One of the funniest comedians working today, Ralphie May stole the spotlight in the first season of NBC's "Last Comic Standing" - by the end of the season in in Las Vegas, the audience was clearly behind Ralphie, as one could hear the audience chanting his name in the background of the final episode. However, May lost - in a surprise defeat - to not particularly funny newcomer Dat Phan.
The overweight comic (as he noted in his prior special, "Just Correct", "I was up for the role of a fat guy in a movie, and they said I needed to lose weight" and this time around, he cracks that the little handle on a subway train isn't going to be enough if the train comes to a complete stop) has a devastatingly funny style, with a delivery that alternates between rapid-fire riffs and a casual, good-natured goofiness.
Although the initial bit about Ralphie having to figure out ways to deal with a bit of rejection from his wife isn't one of the funniest stretches the comedian has done, but there's some decent chuckles (Ralphie enjoying telling his wife to get out of the car after an argument, which leads to a freak out by his wife until he reveals that they're at the spa and he did something nice for her) scattered throughout the section.
Ralphie does tend to lean towards racial humor, but his observations are genuinely funny and uses humor to break down stereotypes. Unlike a Carlos Mencia, Ralphie doesn't need to underline that any of this material is controversial, it's simply clever, deeply funny riffs. Some of the other funny gags include Ralphie's first experience drinking ultra-strong ("I should have known something was wrong when I added the cream and it didn't change color.") Cuban coffee, an amusing "Goonies" gag and Britney Spears going off the rails ("When she shaved her head, I was like, 'Is it my birthday?'")
The show is generally well-filmed, with solid camerawork and only one semi-irritating touch: cutting from color footage to black & white footage for no apparent reason. The running time of the show on Comedy Central was 60 minutes, and this is extended to 99 minutes. Although the show is certainly funny, it has a bit more impact and plays tighter as a 60 minute set. It would have been great to have the added material included as deleted footage.
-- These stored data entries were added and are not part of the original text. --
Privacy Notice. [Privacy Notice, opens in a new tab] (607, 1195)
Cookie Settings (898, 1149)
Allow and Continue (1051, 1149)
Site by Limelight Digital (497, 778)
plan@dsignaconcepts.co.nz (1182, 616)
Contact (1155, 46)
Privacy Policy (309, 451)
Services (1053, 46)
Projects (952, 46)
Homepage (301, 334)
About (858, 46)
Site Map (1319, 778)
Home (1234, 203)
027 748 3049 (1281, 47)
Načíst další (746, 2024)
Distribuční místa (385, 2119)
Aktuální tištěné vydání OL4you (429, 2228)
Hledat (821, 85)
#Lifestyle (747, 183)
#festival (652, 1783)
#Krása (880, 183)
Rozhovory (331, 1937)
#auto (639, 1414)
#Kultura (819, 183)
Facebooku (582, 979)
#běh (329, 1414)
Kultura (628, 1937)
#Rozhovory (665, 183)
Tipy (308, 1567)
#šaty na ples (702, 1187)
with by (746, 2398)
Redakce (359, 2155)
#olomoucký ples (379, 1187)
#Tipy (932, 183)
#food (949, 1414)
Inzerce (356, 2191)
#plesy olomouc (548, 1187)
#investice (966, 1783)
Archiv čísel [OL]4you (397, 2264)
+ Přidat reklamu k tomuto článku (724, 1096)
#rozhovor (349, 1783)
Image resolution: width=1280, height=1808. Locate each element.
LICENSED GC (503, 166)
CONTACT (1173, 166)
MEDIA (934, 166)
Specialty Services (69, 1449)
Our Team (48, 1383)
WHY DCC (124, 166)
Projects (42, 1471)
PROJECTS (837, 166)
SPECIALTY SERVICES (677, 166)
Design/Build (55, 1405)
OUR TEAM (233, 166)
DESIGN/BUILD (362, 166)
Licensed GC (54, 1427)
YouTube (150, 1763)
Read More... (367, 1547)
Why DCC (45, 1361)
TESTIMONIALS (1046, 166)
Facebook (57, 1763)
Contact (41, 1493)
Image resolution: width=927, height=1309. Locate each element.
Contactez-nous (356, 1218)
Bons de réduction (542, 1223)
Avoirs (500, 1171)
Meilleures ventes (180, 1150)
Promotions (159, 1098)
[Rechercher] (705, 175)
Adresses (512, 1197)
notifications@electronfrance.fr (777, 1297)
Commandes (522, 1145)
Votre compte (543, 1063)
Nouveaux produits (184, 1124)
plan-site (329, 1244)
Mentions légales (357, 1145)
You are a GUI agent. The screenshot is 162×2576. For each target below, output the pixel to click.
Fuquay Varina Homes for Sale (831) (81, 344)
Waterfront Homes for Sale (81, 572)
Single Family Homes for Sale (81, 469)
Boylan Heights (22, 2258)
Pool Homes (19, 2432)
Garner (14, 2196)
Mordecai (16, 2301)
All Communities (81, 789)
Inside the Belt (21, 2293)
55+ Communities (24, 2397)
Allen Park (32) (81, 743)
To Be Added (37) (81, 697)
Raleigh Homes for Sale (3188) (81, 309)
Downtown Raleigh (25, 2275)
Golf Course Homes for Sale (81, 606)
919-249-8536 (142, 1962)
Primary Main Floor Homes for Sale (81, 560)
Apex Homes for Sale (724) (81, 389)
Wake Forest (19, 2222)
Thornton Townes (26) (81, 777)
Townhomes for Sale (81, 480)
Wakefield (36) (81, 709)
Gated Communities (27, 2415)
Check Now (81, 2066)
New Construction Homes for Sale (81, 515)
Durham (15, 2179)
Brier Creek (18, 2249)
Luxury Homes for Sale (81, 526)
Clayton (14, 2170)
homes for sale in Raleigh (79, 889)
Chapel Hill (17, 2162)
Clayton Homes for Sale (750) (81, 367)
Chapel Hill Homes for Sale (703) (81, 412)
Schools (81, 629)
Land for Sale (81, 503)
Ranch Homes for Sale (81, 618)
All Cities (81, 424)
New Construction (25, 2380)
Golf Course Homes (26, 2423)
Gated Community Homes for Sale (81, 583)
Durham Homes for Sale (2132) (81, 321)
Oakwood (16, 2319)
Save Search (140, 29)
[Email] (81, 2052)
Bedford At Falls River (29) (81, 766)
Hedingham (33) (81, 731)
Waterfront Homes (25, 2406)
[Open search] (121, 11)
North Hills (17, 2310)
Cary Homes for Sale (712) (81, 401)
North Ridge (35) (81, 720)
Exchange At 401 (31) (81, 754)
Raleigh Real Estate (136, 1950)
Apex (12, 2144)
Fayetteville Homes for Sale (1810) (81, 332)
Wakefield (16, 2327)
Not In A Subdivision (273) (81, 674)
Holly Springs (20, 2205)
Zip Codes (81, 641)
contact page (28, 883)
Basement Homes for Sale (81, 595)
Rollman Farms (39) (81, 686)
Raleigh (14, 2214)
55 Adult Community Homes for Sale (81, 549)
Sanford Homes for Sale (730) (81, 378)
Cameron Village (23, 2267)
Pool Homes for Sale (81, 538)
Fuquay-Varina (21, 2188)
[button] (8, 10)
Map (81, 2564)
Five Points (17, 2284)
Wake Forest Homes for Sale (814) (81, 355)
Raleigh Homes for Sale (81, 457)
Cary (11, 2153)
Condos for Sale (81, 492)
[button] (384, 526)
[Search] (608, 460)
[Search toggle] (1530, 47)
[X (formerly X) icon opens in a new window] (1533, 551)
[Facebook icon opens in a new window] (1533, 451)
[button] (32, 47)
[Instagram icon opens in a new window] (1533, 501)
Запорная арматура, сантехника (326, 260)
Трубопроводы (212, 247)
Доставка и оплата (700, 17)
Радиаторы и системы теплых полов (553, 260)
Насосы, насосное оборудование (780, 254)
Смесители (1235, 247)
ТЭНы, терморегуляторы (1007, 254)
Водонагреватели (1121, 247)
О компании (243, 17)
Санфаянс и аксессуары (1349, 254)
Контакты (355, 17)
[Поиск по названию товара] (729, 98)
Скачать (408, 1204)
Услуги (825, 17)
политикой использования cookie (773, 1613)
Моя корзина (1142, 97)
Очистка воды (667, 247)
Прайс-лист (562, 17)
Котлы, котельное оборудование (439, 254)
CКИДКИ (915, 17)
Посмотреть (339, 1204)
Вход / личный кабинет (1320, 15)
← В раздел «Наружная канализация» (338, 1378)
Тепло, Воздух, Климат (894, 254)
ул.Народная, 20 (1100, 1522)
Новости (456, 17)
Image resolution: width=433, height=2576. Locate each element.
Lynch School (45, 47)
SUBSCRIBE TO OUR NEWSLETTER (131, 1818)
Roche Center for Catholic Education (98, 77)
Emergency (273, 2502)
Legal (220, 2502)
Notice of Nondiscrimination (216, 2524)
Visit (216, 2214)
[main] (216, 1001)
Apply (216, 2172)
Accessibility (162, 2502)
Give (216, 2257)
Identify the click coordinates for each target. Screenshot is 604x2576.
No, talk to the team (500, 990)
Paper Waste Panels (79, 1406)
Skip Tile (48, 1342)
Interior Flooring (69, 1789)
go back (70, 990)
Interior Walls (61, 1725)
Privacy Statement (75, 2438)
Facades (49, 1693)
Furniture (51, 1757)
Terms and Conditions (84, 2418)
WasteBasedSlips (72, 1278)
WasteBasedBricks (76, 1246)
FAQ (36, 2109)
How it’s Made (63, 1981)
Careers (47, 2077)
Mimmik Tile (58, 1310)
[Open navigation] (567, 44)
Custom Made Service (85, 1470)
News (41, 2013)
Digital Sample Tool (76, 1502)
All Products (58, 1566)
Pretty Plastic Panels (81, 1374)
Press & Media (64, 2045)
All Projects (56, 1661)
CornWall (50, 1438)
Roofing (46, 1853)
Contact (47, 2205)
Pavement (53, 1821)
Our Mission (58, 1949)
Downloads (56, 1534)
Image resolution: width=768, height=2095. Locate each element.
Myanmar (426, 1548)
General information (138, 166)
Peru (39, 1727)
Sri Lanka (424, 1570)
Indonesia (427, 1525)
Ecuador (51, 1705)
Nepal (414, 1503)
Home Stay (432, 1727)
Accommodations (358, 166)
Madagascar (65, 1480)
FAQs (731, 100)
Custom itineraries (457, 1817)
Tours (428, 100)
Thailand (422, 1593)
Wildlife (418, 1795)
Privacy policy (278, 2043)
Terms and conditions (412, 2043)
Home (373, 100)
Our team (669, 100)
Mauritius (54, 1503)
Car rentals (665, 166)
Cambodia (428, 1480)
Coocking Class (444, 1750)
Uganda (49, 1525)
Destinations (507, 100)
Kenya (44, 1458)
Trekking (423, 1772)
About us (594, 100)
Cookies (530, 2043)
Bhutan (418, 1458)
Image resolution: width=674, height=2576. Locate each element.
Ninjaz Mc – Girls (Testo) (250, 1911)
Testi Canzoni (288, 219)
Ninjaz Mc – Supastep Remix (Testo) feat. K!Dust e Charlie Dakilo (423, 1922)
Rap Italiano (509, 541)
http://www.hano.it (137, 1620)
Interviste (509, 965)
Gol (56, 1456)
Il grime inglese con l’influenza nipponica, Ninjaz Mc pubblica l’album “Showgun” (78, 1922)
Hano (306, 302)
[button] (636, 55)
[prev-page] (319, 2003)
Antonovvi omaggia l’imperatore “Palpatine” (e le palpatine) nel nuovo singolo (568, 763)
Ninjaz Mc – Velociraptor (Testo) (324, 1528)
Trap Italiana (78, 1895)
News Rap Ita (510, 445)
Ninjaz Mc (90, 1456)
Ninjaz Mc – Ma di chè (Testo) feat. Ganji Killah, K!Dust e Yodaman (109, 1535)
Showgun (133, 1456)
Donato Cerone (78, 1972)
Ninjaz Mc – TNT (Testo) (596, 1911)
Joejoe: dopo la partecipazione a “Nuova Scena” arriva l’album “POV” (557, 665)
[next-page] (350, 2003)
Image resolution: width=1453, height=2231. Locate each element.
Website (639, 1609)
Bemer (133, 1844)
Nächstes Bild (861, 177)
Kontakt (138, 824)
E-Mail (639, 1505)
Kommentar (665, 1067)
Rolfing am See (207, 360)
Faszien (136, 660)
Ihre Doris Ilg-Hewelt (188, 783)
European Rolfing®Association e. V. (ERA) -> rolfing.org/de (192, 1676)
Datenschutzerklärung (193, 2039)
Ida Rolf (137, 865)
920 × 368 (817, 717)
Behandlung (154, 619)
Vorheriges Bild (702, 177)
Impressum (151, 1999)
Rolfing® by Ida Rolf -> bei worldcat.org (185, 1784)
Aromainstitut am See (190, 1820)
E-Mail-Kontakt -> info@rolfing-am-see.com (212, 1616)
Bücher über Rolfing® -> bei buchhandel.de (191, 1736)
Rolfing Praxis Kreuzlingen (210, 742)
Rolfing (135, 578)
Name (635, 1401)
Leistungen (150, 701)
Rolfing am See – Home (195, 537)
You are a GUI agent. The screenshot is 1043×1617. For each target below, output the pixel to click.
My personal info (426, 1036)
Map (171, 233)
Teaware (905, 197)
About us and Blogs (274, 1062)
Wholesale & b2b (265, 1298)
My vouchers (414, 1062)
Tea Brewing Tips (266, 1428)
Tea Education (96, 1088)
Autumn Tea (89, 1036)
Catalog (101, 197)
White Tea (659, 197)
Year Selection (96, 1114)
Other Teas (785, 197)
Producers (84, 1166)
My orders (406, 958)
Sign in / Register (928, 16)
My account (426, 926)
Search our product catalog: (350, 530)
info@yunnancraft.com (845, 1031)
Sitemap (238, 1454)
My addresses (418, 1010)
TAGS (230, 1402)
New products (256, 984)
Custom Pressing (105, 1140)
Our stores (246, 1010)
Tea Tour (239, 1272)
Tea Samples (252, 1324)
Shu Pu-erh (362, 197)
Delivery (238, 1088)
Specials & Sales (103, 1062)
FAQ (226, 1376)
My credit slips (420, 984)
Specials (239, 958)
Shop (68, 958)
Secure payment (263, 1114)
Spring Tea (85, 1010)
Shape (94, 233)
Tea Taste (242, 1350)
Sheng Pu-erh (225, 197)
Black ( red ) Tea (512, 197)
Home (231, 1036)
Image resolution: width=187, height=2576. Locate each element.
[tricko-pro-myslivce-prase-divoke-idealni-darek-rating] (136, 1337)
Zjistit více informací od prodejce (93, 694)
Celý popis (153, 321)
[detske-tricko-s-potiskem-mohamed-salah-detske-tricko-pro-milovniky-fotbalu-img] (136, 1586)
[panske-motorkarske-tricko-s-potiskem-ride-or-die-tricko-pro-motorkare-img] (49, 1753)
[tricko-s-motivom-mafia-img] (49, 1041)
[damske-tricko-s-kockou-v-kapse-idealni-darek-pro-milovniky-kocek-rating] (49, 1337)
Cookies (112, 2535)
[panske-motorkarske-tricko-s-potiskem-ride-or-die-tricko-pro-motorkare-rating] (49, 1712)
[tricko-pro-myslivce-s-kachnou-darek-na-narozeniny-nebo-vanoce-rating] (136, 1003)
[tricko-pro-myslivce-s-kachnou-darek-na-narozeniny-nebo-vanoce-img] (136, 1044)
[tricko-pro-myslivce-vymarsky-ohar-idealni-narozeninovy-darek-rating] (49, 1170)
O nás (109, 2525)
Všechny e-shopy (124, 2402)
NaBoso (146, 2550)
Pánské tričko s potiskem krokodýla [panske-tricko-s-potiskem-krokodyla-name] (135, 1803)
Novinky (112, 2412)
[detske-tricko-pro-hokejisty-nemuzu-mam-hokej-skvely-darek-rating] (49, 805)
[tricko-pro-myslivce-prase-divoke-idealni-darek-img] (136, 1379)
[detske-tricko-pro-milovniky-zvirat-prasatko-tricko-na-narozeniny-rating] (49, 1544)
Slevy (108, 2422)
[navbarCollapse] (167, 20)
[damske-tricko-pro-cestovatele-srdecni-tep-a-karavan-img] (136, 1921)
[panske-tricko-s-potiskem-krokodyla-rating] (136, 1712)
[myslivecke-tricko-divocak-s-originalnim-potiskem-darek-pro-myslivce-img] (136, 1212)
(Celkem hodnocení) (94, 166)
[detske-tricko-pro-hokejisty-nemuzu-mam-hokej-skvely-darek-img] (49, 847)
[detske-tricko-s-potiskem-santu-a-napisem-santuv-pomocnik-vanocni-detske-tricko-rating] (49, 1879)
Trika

VIDEO: "Austin-Tatious" is presented by Image in 1.78:1 anamorphic widescreen. Sharpness and detail seemed perfectly fine - at least for the most part - as the picture often appeared crisp. The only concern was the presence of some slight shimmer in some scenes. Colors remained bright, vivid and clean, with no smearing.
SOUND: The show is presented in Dolby Digital 5.1. The surrounds do offer up some mild surround use for crowd ambience, but otherwise remain - as one might expect from a stand-up show - silent. Audio quality was fine, with crisp dialogue.
Final Thoughts: Although it isn't quite as consistently funny as some of his previous works ("Girth of a Nation"), Ralphie May still unleashes some serious laughs with "Austin-Tatious". Recommended.